• DATA EXCERPTS
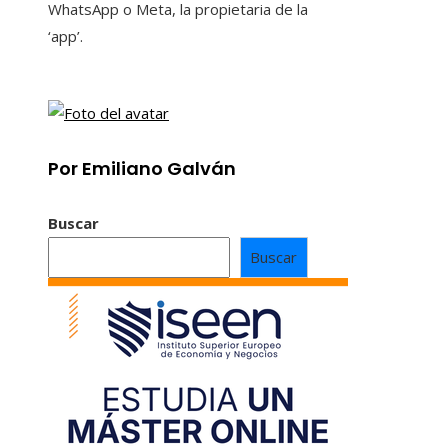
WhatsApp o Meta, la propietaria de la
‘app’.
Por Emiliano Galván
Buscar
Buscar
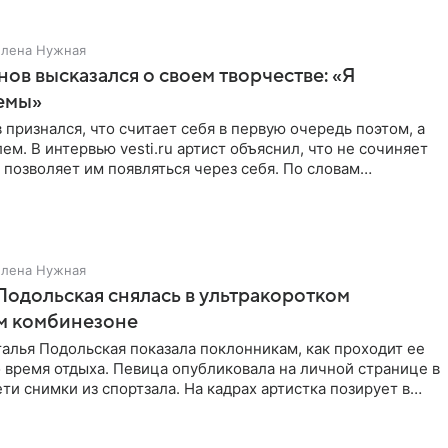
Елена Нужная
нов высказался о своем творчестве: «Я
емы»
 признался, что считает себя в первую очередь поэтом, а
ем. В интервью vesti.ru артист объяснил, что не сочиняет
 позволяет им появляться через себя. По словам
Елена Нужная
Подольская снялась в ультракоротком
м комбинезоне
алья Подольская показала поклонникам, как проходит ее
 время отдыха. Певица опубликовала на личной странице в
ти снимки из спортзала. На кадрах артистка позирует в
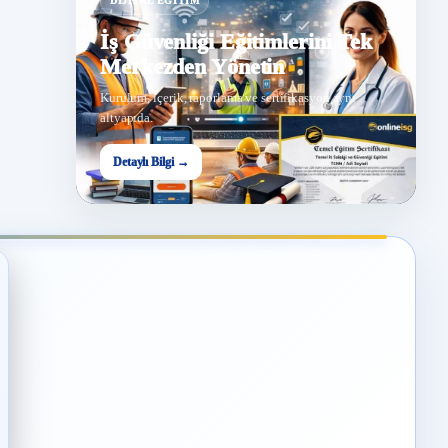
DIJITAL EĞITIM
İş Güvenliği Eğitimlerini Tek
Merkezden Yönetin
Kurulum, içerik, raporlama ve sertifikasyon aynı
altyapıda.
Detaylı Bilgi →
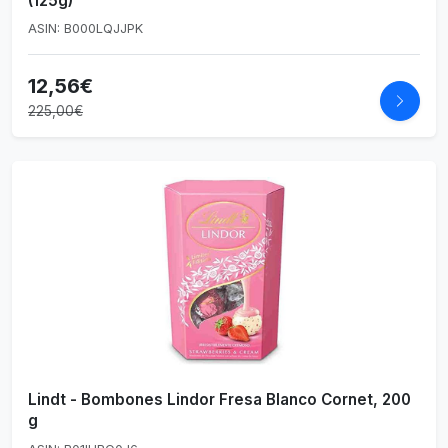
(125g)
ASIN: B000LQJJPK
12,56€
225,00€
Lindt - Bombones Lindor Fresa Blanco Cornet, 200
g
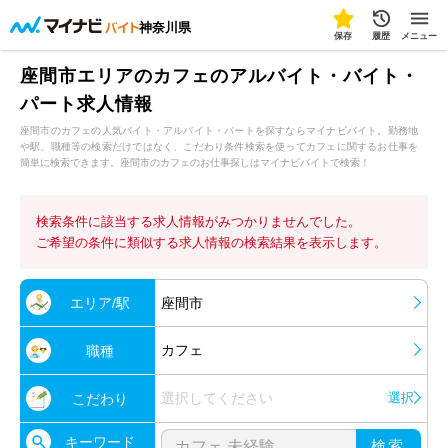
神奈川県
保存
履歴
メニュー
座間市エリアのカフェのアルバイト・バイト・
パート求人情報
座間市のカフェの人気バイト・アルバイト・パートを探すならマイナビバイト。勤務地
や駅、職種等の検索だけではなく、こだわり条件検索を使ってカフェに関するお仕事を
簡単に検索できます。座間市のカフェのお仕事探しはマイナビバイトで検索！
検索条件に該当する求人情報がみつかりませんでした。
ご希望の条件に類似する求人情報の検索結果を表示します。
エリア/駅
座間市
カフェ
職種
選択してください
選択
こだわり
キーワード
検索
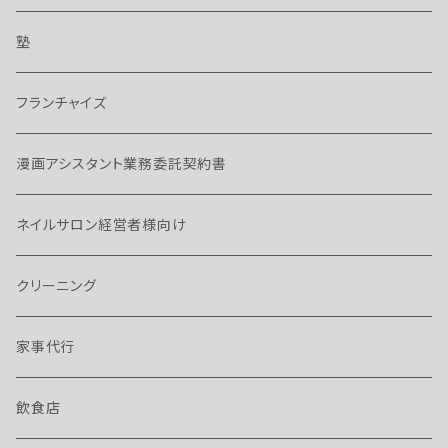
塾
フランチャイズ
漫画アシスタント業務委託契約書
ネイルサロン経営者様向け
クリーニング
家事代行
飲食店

• WHAT IS NEEDED
Copy the listing exactly, omitting pictures.

• PROBLEM SOLUTION
WhatsApp o Meta, la propietaria de la
‘app’.
Por Emiliano Galván
Buscar
Buscar
Елена Нужная
нов высказался о своем творчестве: «Я
емы»
 признался, что считает себя в первую очередь поэтом, а
ем. В интервью vesti.ru артист объяснил, что не сочиняет
 позволяет им появляться через себя. По словам
Елена Нужная
Подольская снялась в ультракоротком
м комбинезоне
алья Подольская показала поклонникам, как проходит ее
 время отдыха. Певица опубликовала на личной странице в
ти снимки из спортзала. На кадрах артистка позирует в
DIJITAL EĞITIM
İş Güvenliği Eğitimlerini Tek
Merkezden Yönetin
Kurulum, içerik, raporlama ve sertifikasyon aynı
altyapıda.
Detaylı Bilgi →
(125g)
ASIN: B000LQJJPK
12,56€
225,00€
Lindt - Bombones Lindor Fresa Blanco Cornet, 200
g
神奈川県
保存
履歴
メニュー
座間市エリアのカフェのアルバイト・バイト・
パート求人情報
座間市のカフェの人気バイト・アルバイト・パートを探すならマイナビバイト。勤務地
や駅、職種等の検索だけではなく、こだわり条件検索を使ってカフェに関するお仕事を
簡単に検索できます。座間市のカフェのお仕事探しはマイナビバイトで検索！
検索条件に該当する求人情報がみつかりませんでした。
ご希望の条件に類似する求人情報の検索結果を表示します。
エリア/駅
座間市
カフェ
職種
選択してください
選択
こだわり
キーワード
検索
塾
フランチャイズ
漫画アシスタント業務委託契約書
ネイルサロン経営者様向け
クリーニング
家事代行
飲食店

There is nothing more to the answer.